Timestorm
I couldn’t keep looking at her and not give everything away. What would she do if I told her?
    Don’t. You’ve made the right choice.

 
    CHAPTER SIX

    DAY 11. LATE MORNING
    I found Courtney and Emily in one of the cabins. They both sat on the bottom bunk of one of three sets of bunk beds, sifting through a giant pile of clothes.
    “What’s wrong?” Courtney said as soon as she looked up at me.
    Twin perception. It got me every time.
    “Nothing,” I muttered.
    Courtney looked at Emily and shook her head. “Jackson is a big fat liar. And a hamster murderer, too, apparently.”
    Emily giggled and tossed items from the top of the pile to the floor by my shoes.
    I laughed, too. “Okay, seriously, you need to forgive me for that. We were eight.”
    “Fine,” she said. “Help us find pants for Mason. Something close to a thirty-inch waist and thirty-two-inch length.”
    My guard flew up instantly as I stared Courtney down. “Let Mason find his own damn pants.”
    “That’s nice, Jackson,” she said, rolling her eyes at me. “Who do you think dug through an entire supply closet to find jeans in your size?”
    “I was incapacitated,” I said. “Last I checked, Mason was in perfect health.”
    “Don’t be such a jerk,” Courtney snapped.
    I reached into the clothes pile, throwing a few T-shirts to the ground before retrieving some dark blue jeans that looked close to Mason’s size. “There. Happy now?”

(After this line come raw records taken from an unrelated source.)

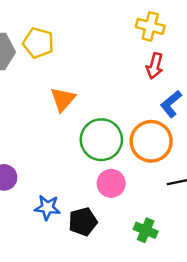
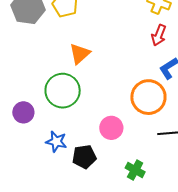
green circle: (101, 140) -> (63, 91), moved

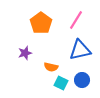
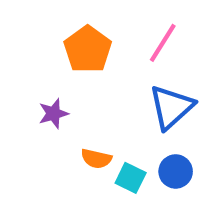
blue triangle: (80, 50) -> (171, 107), turned -30
orange semicircle: (51, 67) -> (96, 159), moved

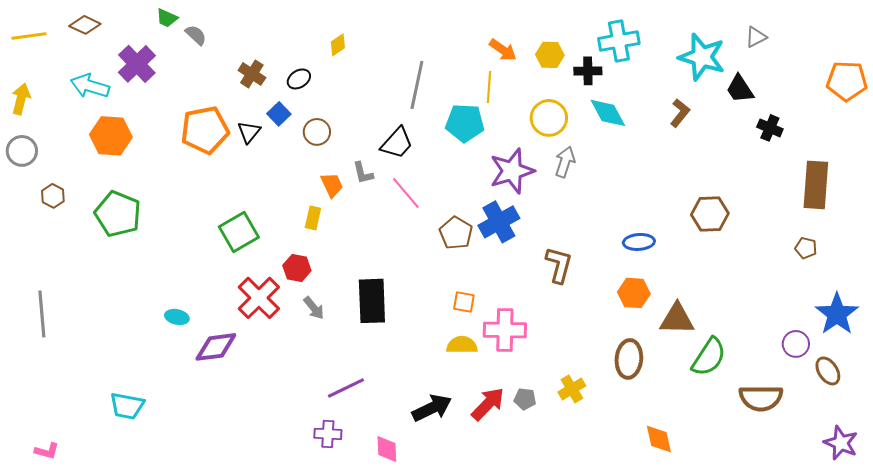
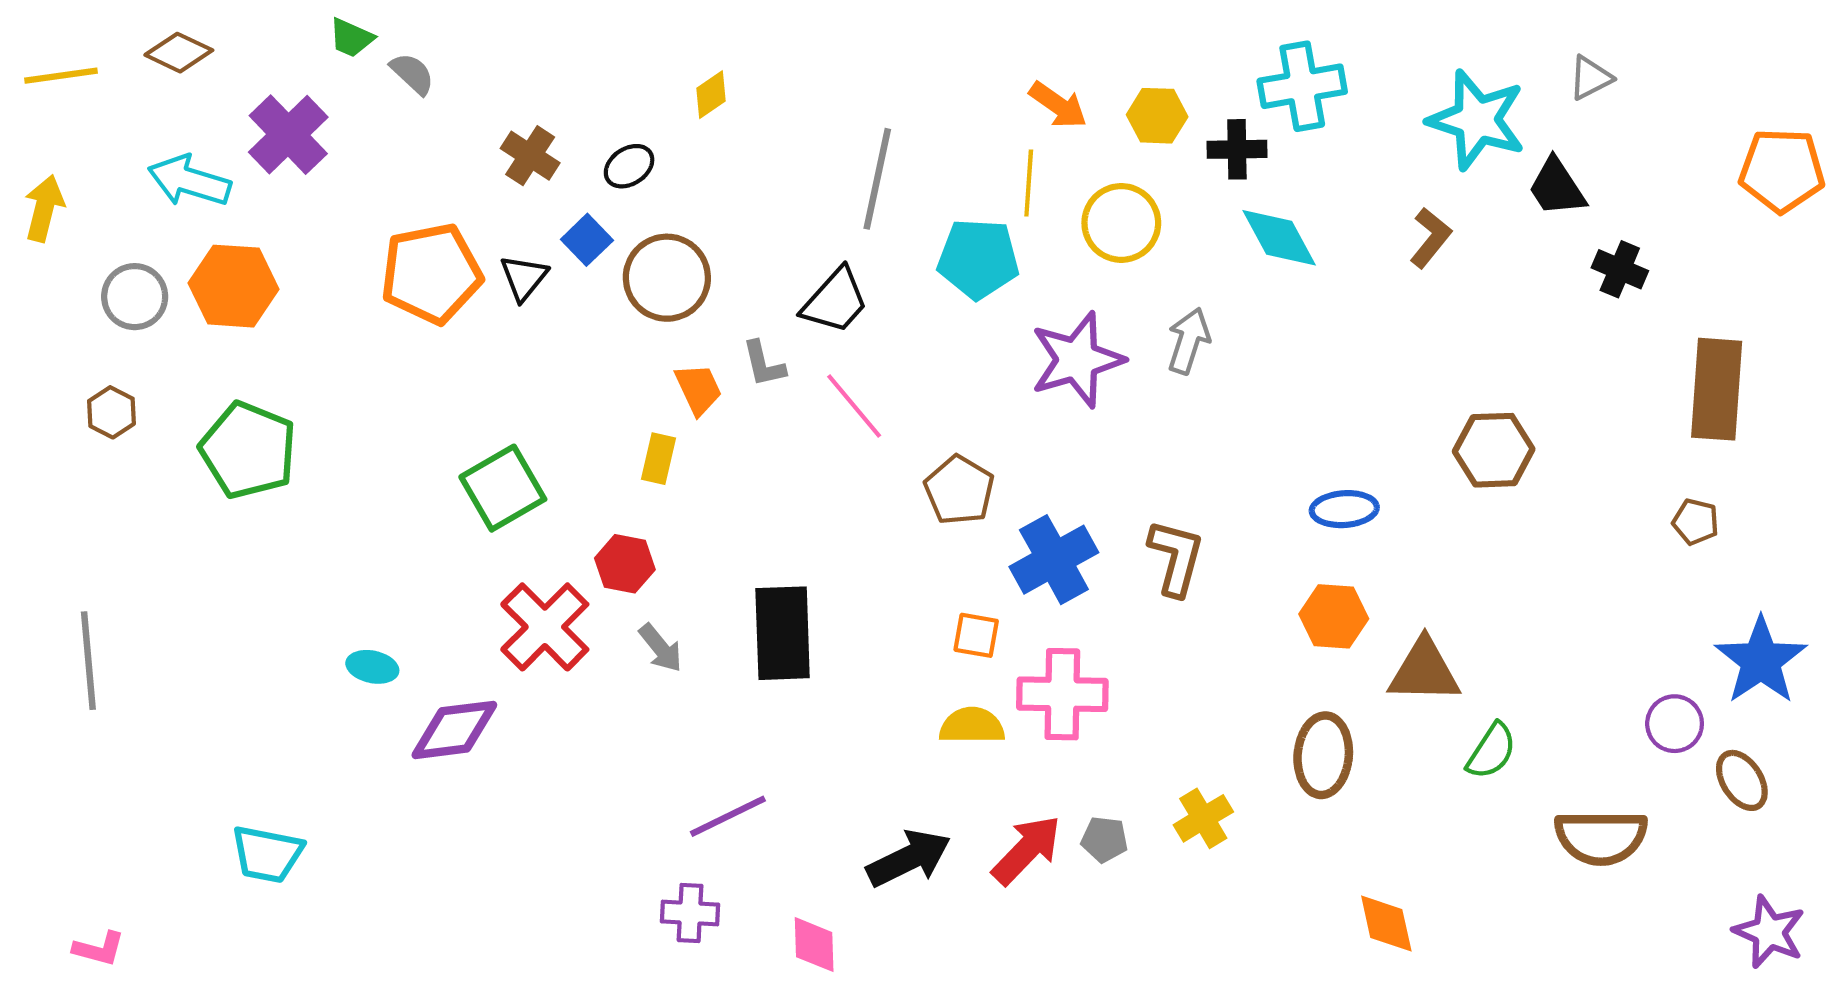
yellow circle: (549, 118) -> (1121, 223), moved
brown circle: (317, 132) -> (667, 278), size x1.5
gray circle: (22, 151) -> (135, 297), moved
blue cross: (499, 222) -> (1054, 560), moved
green semicircle: (709, 357) -> (1492, 751), size x0.7

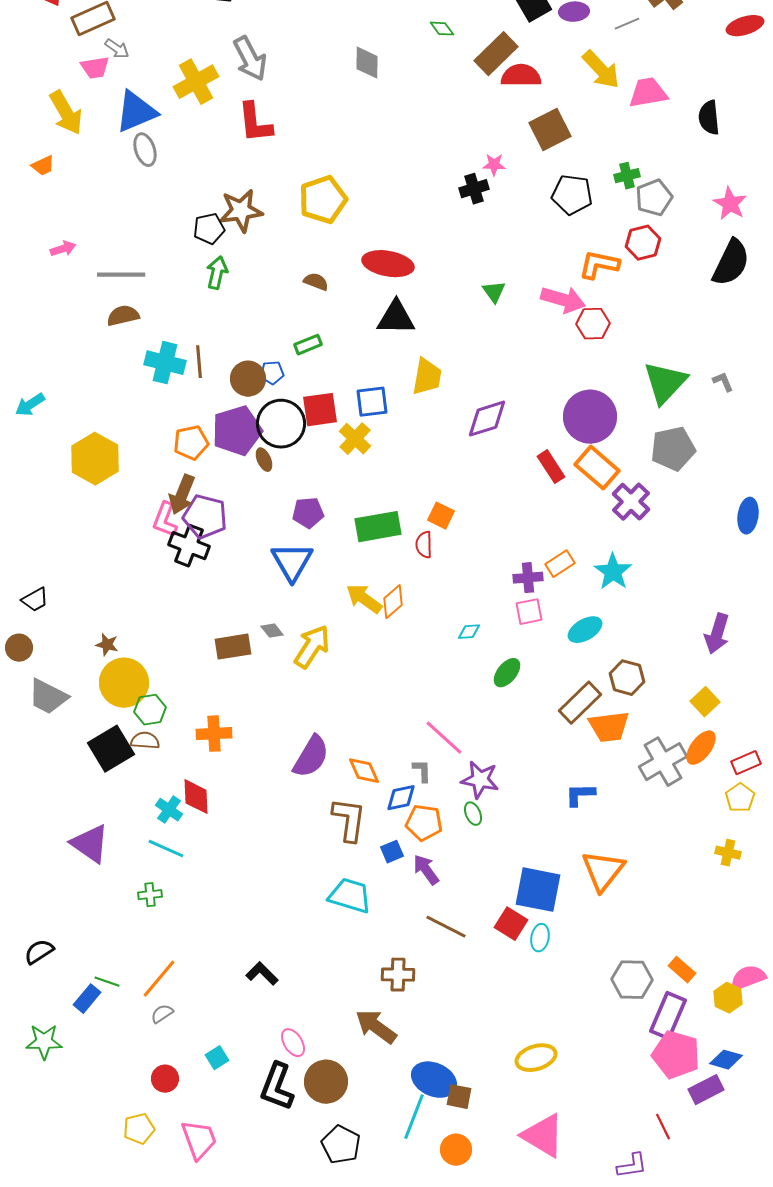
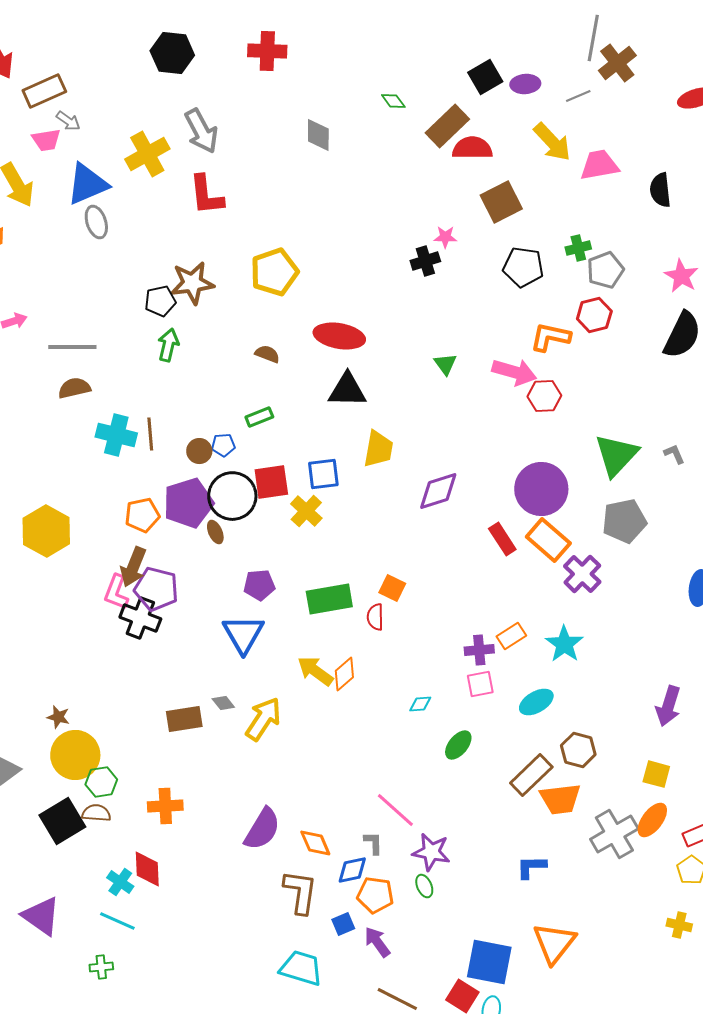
brown circle: (248, 379) -> (199, 451), size x0.7
yellow square: (705, 702) -> (656, 774), turned -32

    She snatched the pants from me. “Thanks.”
    Emily and I watched as she stomped out of the cabin, probably to go find Mason. “That’s the second girl I’ve ticked off today.”
    Emily sat up straighter, her tiny body barely covering any space on the bed. I took Courtney’s spot on the bottom bunk and leaned against the post and closed my eyes.
    “What happened before this?” Emily asked.
    “Holly’s a little upset with me.”
    “I’m sorry. I know how you feel about her.”
    My eyes flew open again, zooming in on this little kid who might be the one person who could ruin my plan with the Holly issue. “You do know how I feel about her, don’t you?”
    Emily nodded.
    “My journal, right?” That damn journal and damn fingerprint clone. Right after I began Tempest training, Dr. Melvin had given me a lockbox that required my fingerprints for access, and of course Emily being my clone and all meant she was a match. Reading my journal, reading all the things I’d wanted to use time travel to fix, had been the reason we’d ended up here in 3200. She also read a copy of the original 009 Holly’s diary that someone had left in Stewart’s hands before our jump to the future. I hadn’t been able to bring myself to read much of it, but I’m sure Emily absorbed every page. And probably in seconds with her brainpower.
    My annoyance must have been clearly written on my face because before I could cover it, she was crying and trying to hide the tears from me.
    “I’m sorry. I shouldn’t have read it,” Emily said.
    My entire gut twisted with guilt. Make that three girls I’d upset in one day. That had to be a personal record for me. I shoved the clothes to the floor and scooted next to Emily, putting an arm around her shoulder. “Hey, it’s not your fault. They would have found a way to trick me. And honestly, everybody I love the most is here and maybe that’s okay.”
    She sniffled a bit more, nodding and wiping her nose at the same time. “But Adam … he’s not here. I almost got him, too, I just didn’t have time.”
    I wrapped my head around the idea of Adam’s being here, alive. Then I really would be okay. “Emily, do you think … I mean hypothetically … if we ever did get out of here and we could go back to the present, a complete jump back, could we land on a date before Adam died and keep it from happening?”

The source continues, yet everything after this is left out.